When using %define parse.assert, the variants come with additional variables
that are useful for development purposes. One is a Boolean indicating if the
variant is built (to make sure we don't read a non-built variant), and the
other is a string describing the stored type. There is no need to have both of
these, the string is enough.
* data/variant.hh (built): Remove.
Recently, there was a slightly vicious bug hidden in the make_ functions:
parser::symbol_type
parser::make_TEXT (const ::std::string& v)
{
return symbol_type (token::TOK_TEXT, v);
}
The constructor for symbol_type doesn't take an ::std::string& as
argument, but a constant variant. However, because there is a variant
constructor which takes an ::std::string&, this caused the implicit
construction of a built variant. Considering that the variant argument
for the symbol_type constructor was cv-qualified, this temporary variant
was never destroyed.
As a temporary solution, the symbol was built in two stages:
symbol_type res (token::TOK_TEXT);
res.value.build< ::std::string&> (v);
return res;
However, the solution introduced in this patch contributes to letting
the symbols handle themselves, by supplying them with constructors that
take a non-variant value and build the symbol's own variant with that
value.
* data/variant.hh (b4_symbol_constructor_define_): Use the new
constructors rather than building in a temporary symbol.

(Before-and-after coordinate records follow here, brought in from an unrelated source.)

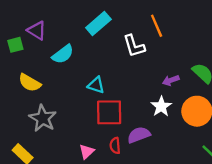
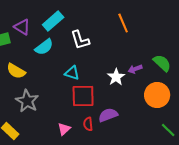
cyan rectangle: (98, 23) -> (53, 21), moved
white L-shape: (134, 46) -> (80, 40), moved
white star: (161, 106) -> (116, 77), moved

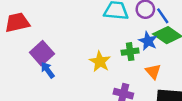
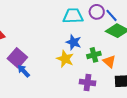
blue star: (148, 41) -> (74, 42), moved
green cross: (130, 52) -> (94, 55), moved

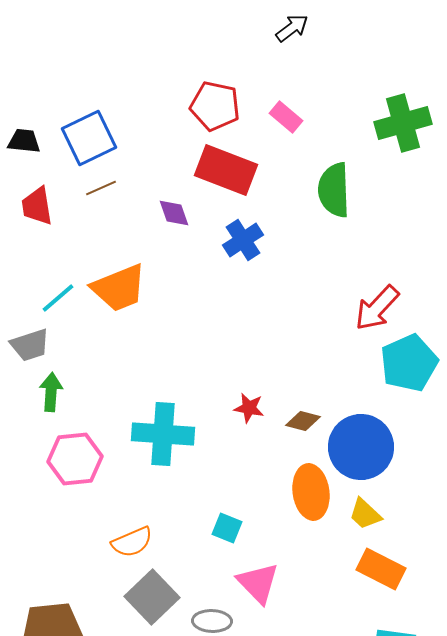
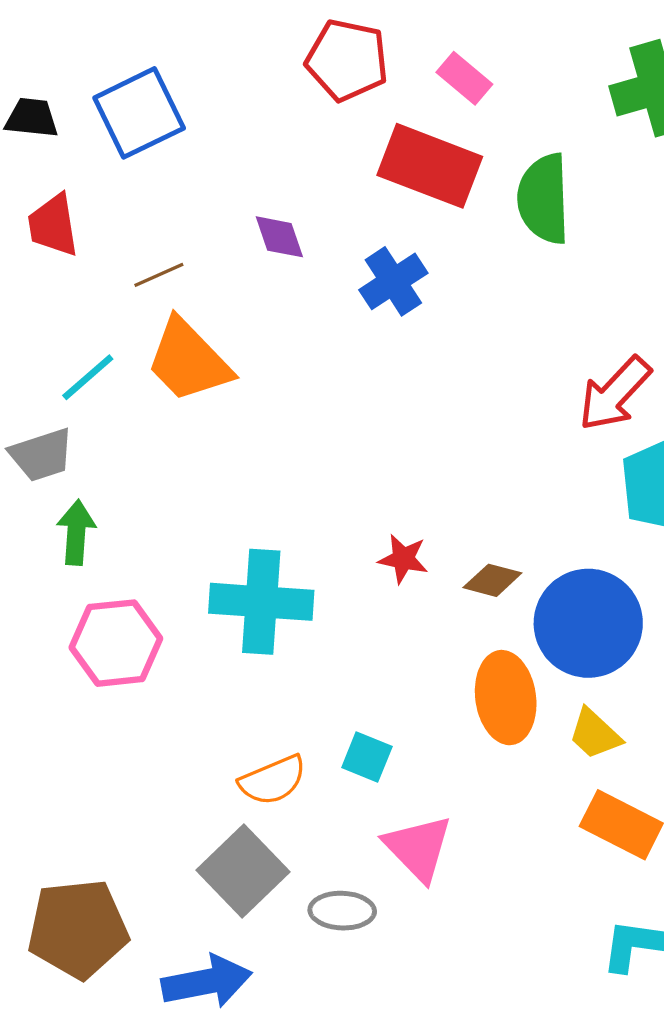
red rectangle: (226, 170) -> (430, 166), moved
brown line: (101, 188) -> (159, 275), moved
orange trapezoid: (119, 288) -> (189, 361), turned 68
orange semicircle: (132, 542) -> (273, 780), moved

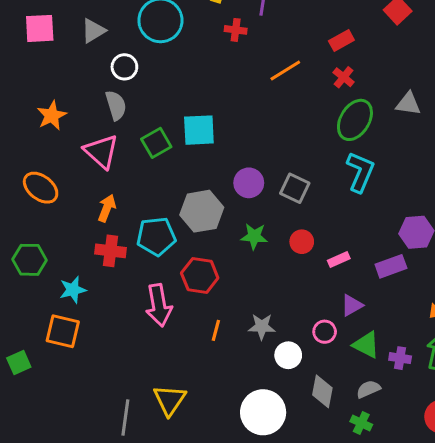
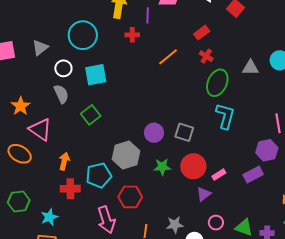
cyan square: (199, 130) -> (96, 75), moved
pink triangle: (101, 151) -> (40, 129), moved
red circle: (302, 242) -> (193, 166), size x1.6
purple triangle: (352, 305) -> (204, 194), moved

(b4_basic_symbol_constructor_declare,
b4_basic_symbol_constructor_define): New macros generating the
constructors.
* data/c++.m4 (basic_symbol): Invoke the macros here.
Now that symbols behaves properly, we can eliminate special routines
that are no longer needed.
* data/c++.m4, data/glr.cc, data/lalr1.cc, data/variant.hh:
Remove useless assignment operators and copy constructors.
As a consequence, remove useless includes for "abort".
The current approach was too adhoc: the symbols were not sufficiently
self-contained, in particular wrt memory management. The "new"
guideline is the one that should have been followed from the start:
let the symbols handle themslves, instead of leaving their users to
it. It was justified by the will to avoid gratuitious moves and
copies, but the current approach does not seem to be slower, yet it
will probably be simpler to adjust to support move semantics from
C++11.
The documentation says that the %parse-param are available from the
%destructor. In retrospect, that was a silly design decision, which
we can break for variants, as its a new feature. It should be phased
out for non-variants too.
* data/variant.hh: A variant never knows if it stores something or
not, it is up to its users to store this information.
Yet, in parse.assert mode, make sure the empty/filled variants
are properly used.
(b4_symbol_constructor_define_): Don't call directly the symbol
constructor, to save a useless temporary.
* data/stack.hh (push): Steal the pushed value instead of duplicating
it.
This will simplify the callers of push, who handled this "move"
approach themselves.
* data/c++.m4 (basic_symbol): Let -1, as kind, denote the fact that
a symbol is empty.
This is needed for instance when shifting the lookahead: yyla
is given as argument to "push", and its value is then moved on
the stack. But then yyla must be declared "empty" so that its
destructor won't be called.
(basic_symbol::move): New.
Move the responsibility of calling the destructor from yy_destroy
to ~basic_symbol in the case of variants.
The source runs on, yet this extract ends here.